Wednesday, 17 December 2014
Jürg Diemand1, Kyoko K Tanaka2, Hidekazu Tanaka2 and Raymond Angelil1, (1)University of Zurich, Institute for Computational Sciences, Zurich, Switzerland, (2)Hokkaido University, Institute of Low Temperature Science, Sapporo, Japan
We use large scale direct (NVE and NVT) molecular dynamics simulations to study phase transitions. Typical runs contain one billion atoms and run for up to 100 million time-steps. This corresponds to scales of micrometers and microseconds and allows us to resolve similar nucleation rates as probed in some laboratory experiments. In homogeneous vapor-to-liquid nucleation simulations using Lennard-Jones atoms (Diemand et al. JCP 2013) and various water models (ongoing work) we observe a second phase transition form liquid-to-solid in some of the lower temperature runs (see Tanaka et al. JCP 2011 for one such case).
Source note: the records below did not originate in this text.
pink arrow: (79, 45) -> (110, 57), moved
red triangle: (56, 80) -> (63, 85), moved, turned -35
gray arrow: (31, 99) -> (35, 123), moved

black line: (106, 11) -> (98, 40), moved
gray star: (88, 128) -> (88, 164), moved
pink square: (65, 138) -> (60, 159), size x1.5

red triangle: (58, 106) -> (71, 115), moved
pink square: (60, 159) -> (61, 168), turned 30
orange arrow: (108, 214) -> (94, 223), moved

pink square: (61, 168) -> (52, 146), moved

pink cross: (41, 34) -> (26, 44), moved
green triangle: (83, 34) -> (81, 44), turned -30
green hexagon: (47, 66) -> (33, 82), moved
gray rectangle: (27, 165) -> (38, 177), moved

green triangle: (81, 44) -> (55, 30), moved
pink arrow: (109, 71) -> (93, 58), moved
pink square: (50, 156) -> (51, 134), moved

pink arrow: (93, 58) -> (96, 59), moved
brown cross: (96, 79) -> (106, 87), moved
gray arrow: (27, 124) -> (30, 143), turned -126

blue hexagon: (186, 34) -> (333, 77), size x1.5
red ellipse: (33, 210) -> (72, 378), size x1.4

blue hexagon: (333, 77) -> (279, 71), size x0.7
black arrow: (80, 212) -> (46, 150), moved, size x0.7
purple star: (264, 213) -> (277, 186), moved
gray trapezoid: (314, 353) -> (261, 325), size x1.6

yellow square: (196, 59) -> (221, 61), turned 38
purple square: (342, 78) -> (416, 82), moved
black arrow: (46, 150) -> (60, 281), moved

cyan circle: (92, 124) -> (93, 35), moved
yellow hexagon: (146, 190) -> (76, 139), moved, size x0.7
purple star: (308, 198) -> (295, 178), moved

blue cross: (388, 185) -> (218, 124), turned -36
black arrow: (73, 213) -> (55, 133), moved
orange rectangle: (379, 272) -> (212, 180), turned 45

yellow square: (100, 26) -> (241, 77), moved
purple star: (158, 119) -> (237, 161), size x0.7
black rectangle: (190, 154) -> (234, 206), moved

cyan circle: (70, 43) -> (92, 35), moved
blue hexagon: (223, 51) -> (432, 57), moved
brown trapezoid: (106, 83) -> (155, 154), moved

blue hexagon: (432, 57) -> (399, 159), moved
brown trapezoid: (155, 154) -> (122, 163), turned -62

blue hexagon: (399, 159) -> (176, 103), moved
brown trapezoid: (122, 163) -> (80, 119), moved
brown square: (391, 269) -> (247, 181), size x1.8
Here we will describe the crystallisation of these supercooled liquid-like nano-clusters in detail. We will present crystal structure, nucleation and growth rates for a range of temperatures, droplet sizes and interaction potentials and compare with model predictions. Since our liquid nano-droplets are condensing naturally out of the vapour phase, as in clouds and some experiments and industrial processes, we can address some specific questions relevant in these contexts: How does the droplet size, structure and especially its surface affect the freezing process? To what extend does the latent heat from the ongoing condensation onto the droplets surface delay and alter crystallisation? Can frozen nano-clusters grow by direct de-sublimation from the vapour, or is there always a liquid-like surface? And can they form directly without going through a liquid-like proto-cluster stage?